Разошлись по своим спальням. Уже лежа в постели, Михаил Афанасьевич тихо говорил жене:

— Пойми, моя милая, разве мог я отказать матери. Ведь она умрет от горя. Ей только пятьдесят лет, а она уже старухой стала...

— А обо мне ты не хочешь подумать? Жена я тебе или так... кукла, о которой вспоминают для забавы...

— Ну зачем так говорить... Жена, и горячо любимая... Однако взвесь все обстоятельства. Кто знает, может, завтра в Киев опять ворвутся петлюровцы. Что тогда будет? Ведь мне не сдобровать... Сегодня по городу развесили приказ генерала Бредова о мобилизации. Еще неделя, другая, и меня все равно заберут... Дома отсидеться не удастся...

— Так у тебя же документы есть... Плохое здоровье...

— Да кто на эти документы смотреть будет. Пойми, идет великое сражение. Тут — кто кого. Средины нет. Никого в стороне не оставят. И я просто удивляюсь, почему меня не забрали красные. Вероятно, не успели... Хочу всегда быть с тобой, но это в наш безумный век невозможно...

Через несколько дней Михаил Афанасьевич с помощью капитана Корецкого получил нужные документы. В предписании киевского коменданта говорилось, что М.А. Булгаков, врач военного резерва, направляется для прохождения службы в распоряжение штаба Терского казачьего войска в город Пятигорск.

Перед самым отходом поезда, утирая слезы, Татьяна Николаевна вдруг спросила:

— Ты помнишь, Мишенька, я тебе рассказывала о Ларе?

— О ком?

— Да о кузине Ларе, самой младшей племяннице моего отца. Мы в гимназию когда-то вместе ходили, она чуть постарше...

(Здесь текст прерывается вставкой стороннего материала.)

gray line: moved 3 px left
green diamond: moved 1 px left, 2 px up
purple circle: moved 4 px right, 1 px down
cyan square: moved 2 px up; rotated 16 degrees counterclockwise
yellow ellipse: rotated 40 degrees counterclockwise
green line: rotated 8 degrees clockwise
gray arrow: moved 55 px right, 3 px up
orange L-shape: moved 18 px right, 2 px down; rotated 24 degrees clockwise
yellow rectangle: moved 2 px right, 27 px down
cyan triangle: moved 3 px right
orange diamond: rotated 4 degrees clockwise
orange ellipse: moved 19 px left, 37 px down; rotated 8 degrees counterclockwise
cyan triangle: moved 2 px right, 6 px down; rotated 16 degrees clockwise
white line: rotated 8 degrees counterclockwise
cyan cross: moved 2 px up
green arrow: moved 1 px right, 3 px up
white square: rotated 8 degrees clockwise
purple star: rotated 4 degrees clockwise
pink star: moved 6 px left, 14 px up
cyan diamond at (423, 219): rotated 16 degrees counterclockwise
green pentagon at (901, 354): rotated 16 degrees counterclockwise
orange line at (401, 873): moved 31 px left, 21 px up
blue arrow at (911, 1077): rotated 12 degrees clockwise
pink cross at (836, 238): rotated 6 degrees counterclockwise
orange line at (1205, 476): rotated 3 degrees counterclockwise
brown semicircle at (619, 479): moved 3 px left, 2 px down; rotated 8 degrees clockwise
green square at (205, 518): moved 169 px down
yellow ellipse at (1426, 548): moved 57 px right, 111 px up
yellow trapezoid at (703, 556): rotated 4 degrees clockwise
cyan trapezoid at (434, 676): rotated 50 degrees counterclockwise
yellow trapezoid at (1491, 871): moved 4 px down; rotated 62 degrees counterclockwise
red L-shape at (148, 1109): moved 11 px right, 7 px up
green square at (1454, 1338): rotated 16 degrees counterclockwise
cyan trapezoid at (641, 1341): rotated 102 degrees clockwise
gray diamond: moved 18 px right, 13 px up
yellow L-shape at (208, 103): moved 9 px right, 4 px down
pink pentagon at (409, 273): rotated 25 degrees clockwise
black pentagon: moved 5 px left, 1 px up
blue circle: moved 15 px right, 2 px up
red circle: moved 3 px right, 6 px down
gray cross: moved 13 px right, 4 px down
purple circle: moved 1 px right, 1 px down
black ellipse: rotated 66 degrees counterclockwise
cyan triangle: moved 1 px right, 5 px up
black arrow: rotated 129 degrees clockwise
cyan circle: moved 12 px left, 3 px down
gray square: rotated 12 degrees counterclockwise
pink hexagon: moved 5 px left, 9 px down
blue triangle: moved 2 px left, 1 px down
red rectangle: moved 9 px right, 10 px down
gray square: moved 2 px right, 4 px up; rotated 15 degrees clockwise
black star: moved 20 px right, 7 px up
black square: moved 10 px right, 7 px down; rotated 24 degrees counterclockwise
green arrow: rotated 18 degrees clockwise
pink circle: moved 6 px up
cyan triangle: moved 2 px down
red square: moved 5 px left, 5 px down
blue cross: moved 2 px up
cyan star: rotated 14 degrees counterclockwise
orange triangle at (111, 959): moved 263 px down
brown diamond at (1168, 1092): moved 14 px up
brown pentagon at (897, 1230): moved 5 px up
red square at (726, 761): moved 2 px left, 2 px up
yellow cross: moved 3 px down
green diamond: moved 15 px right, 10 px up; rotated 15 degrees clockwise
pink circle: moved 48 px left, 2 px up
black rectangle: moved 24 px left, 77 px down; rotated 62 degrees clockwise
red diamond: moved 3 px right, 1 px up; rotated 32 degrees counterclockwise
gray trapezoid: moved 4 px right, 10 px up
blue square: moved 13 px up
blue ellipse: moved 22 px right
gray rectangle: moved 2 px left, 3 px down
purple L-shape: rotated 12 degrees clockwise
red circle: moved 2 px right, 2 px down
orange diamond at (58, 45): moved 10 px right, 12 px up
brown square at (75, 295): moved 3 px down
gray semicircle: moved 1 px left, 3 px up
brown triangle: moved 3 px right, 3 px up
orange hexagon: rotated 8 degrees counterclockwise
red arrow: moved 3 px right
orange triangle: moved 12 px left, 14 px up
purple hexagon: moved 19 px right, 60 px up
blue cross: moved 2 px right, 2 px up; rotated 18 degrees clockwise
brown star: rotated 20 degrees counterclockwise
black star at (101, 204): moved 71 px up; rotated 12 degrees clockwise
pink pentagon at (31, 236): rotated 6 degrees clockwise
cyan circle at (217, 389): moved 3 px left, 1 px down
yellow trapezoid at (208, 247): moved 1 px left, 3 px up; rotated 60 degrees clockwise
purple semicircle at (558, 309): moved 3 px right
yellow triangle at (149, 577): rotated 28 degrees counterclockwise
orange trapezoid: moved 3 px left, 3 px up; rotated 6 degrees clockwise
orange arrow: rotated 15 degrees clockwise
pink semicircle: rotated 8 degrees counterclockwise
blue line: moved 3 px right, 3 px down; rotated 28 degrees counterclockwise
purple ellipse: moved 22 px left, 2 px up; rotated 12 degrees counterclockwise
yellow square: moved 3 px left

Булгаков неопределенно покачал головой.

— Кажется, помню...

— Вот видишь, какой ты — всегда забываешь, что я говорю... Запомни: перед самой революцией она была курсисткой в Москве. Влюбилась в какого-то студента, красавца из горцев. Вышла замуж и уехала во Владикавказ. Это где-то недалеко от Пятигорска...

Поезд тронулся. Булгаков вскочил на подножку вагона и спросил:

— Ее адрес? Фамилия мужа?

Татьяна Николаевна мелкими шажками засеменила за вагоном, растерянно пожала плечами.

— Мужа не знаю... Ее зовут Лариса Леонтьевна. Запомни адрес: Петровский переулок, восемь...

Поезд набирал бег. Михаил Афанасьевич еще раз поглядел назад. У края перрона стояли все пятеро — самые дорогие и близкие люди. Стояли, махали платочками и не знали, что расстаются надолго...

Примечания

1. Там же, с. 342.

2. Рассказ Булгакова «Необыкновенные приключения доктора», см. «Литературная Грузия», 1975, № 2.